In the first scene of The Hard Problem, Hilary, a doctoral student, challenges her tutor to explain consciousness. For him, it’s the brain’s perception of sensation—for example, the pain signal that travels from a burned finger to the brain. For her, that’s not enough: “What about sorrow?” There is no scientific definition that satisfactorily explains why we feel how we do about our own experiences. And Hilary isn’t the only person asking these questions—the ideological debate at the heart of Tom Stoppard’s drama is also the subject of much contemporary scientific debate.
Australian philosopher David Chalmers coined the phrase “the hard problem of consciousness.” In a 2014 TED talk, he explains that for most of the twentieth century, behavioral psychology studied human behavior while neuroscience studied human’s neurons and brain material. There was no crossover between the disciplines, as a scientific study of consciousness wasn’t considered possible or plausible. It has only been in the past 20 years that scientists and philosophers have started to confront what he calls “the hardest problem in science or philosophy.”

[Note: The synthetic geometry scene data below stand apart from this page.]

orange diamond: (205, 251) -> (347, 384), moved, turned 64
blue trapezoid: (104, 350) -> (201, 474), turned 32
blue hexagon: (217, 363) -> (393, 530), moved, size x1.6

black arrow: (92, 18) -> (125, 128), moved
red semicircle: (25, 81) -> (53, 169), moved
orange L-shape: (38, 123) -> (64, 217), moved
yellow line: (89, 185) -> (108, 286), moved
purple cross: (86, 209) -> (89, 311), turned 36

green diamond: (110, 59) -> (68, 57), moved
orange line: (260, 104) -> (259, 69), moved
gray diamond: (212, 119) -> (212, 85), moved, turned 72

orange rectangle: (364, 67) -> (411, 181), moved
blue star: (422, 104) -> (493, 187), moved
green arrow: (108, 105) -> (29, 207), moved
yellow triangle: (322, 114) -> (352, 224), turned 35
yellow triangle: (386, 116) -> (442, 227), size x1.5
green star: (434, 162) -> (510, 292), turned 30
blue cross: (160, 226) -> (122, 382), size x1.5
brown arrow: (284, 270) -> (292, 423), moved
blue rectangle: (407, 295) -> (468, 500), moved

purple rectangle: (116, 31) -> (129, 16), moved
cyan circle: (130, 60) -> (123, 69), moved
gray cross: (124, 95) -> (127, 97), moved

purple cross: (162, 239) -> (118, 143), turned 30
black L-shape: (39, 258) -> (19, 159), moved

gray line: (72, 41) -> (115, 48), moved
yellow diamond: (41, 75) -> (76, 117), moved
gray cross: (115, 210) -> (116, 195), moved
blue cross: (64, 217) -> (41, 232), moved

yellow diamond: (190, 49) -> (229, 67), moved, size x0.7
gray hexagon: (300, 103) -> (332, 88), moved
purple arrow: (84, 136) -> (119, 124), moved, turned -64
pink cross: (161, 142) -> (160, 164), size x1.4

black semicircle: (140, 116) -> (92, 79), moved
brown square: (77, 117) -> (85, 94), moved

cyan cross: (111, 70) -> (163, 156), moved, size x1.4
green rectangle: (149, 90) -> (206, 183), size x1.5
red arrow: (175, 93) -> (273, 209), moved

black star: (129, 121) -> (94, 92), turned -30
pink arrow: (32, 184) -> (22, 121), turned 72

The easy problems are figuring out which parts of the brain are responsible for which processes: how we talk, or how we play chess. The hard problem is to explain why we have a subjective experience of those phenomena, which he compares to a 3-D movie playing inside your head. A computer or a robot doesn’t have that—or does it? Could it?
Some scientists think it’s possible, and are dedicated to developing a scientific theory of consciousness. Other researchers suggest that consciousness is fundamental, like space or time. An alternate theory, called panpsychism, holds that consciousness is universal, built into the atoms that make up the universe, which would mean that everything has a level of subjective feeling.
So, is the brain the material source of our consciousness? If one built “a computer simulating a human brain neuron by neuron,” as one of Stoppard’s biophysicists suggests, would it be conscious? Or does only the brain register consciousness? And if so, what is its source? Is it God, the soul, or something else? And what does all this suggest about goodness: is it ultimately a selfish learned behavior, or is it an attribute of our innate morality? These questions, unanswered by contemporary scientists or philosophers, animate Stoppard’s characters—their scientific study as well as their personal choices and more intimate sense of self.